Material shown:
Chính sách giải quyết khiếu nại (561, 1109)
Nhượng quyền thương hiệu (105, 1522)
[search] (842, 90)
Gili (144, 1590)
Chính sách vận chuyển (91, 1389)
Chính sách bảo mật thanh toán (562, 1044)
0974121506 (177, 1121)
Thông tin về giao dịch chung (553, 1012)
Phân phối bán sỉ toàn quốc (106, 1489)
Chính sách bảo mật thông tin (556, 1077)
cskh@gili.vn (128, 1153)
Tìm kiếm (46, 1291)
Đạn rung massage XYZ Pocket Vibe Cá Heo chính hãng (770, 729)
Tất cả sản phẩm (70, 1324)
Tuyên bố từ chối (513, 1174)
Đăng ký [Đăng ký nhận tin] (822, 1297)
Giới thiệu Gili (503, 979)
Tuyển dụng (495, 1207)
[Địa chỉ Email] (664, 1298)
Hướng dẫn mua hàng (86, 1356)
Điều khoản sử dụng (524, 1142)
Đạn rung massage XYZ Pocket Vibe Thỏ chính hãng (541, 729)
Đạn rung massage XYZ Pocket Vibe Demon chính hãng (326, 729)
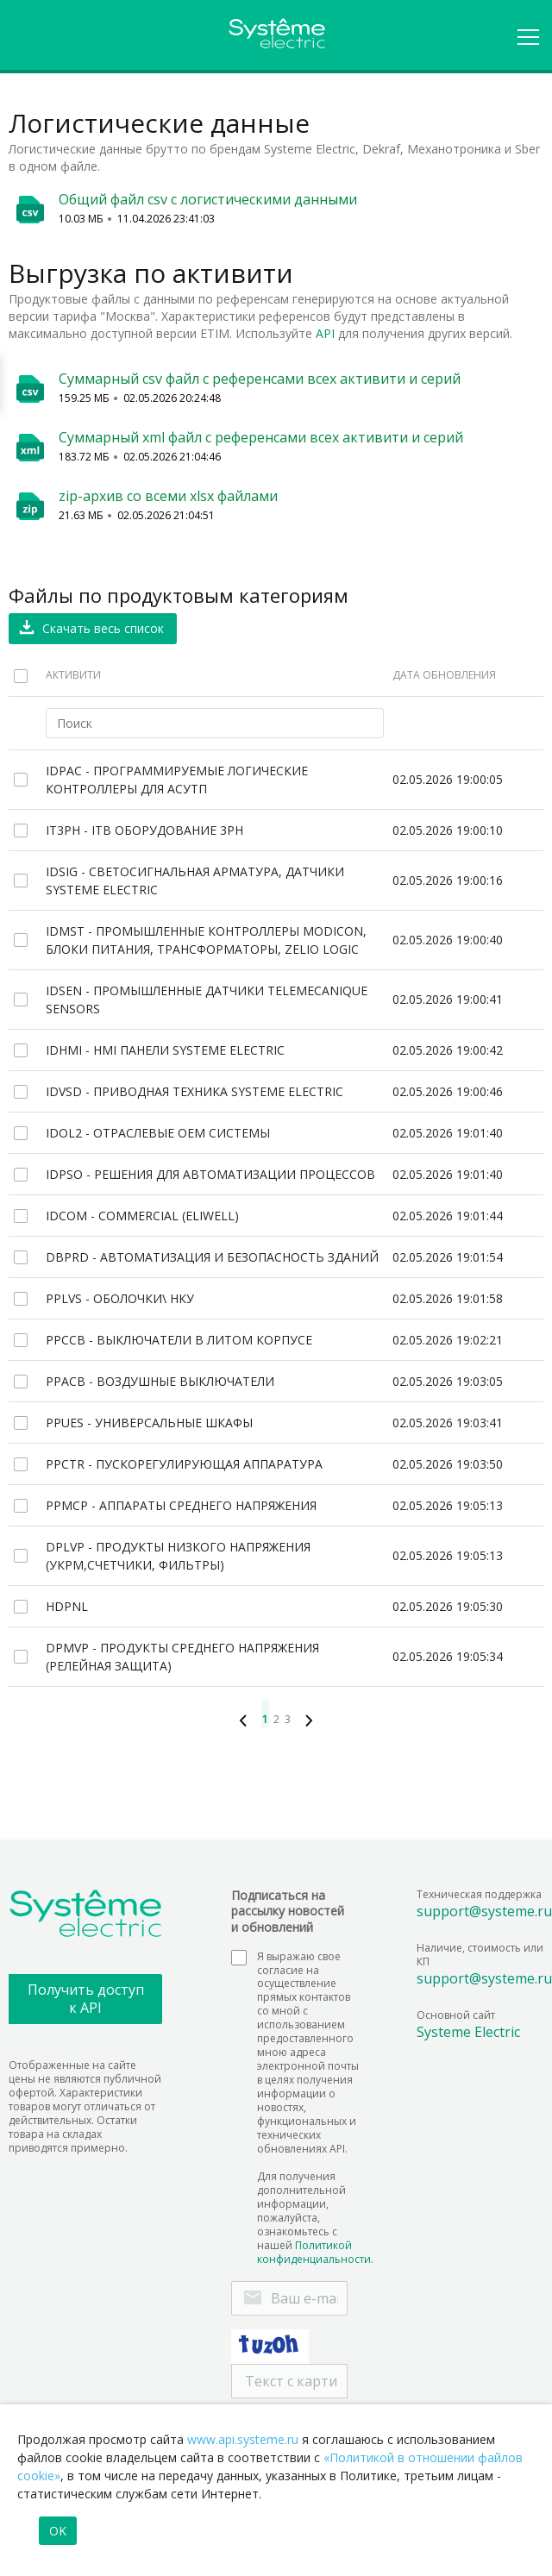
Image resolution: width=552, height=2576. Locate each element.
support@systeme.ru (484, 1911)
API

Problem description: Transcribe every line of the listing above exactly; skip the pictures.

Task response:
Chính sách giải quyết khiếu nại (561, 1109)
Nhượng quyền thương hiệu (105, 1522)
[search] (842, 90)
Gili (144, 1590)
Chính sách vận chuyển (91, 1389)
Chính sách bảo mật thanh toán (562, 1044)
0974121506 (177, 1121)
Thông tin về giao dịch chung (553, 1012)
Phân phối bán sỉ toàn quốc (106, 1489)
Chính sách bảo mật thông tin (556, 1077)
cskh@gili.vn (128, 1153)
Tìm kiếm (46, 1291)
Đạn rung massage XYZ Pocket Vibe Cá Heo chính hãng (770, 729)
Tất cả sản phẩm (70, 1324)
Tuyên bố từ chối (513, 1174)
Đăng ký [Đăng ký nhận tin] (822, 1297)
Giới thiệu Gili (503, 979)
Tuyển dụng (495, 1207)
[Địa chỉ Email] (664, 1298)
Hướng dẫn mua hàng (86, 1356)
Điều khoản sử dụng (524, 1142)
Đạn rung massage XYZ Pocket Vibe Thỏ chính hãng (541, 729)
Đạn rung massage XYZ Pocket Vibe Demon chính hãng (326, 729)
Image resolution: width=552, height=2576. Locate each element.
support@systeme.ru (484, 1911)
API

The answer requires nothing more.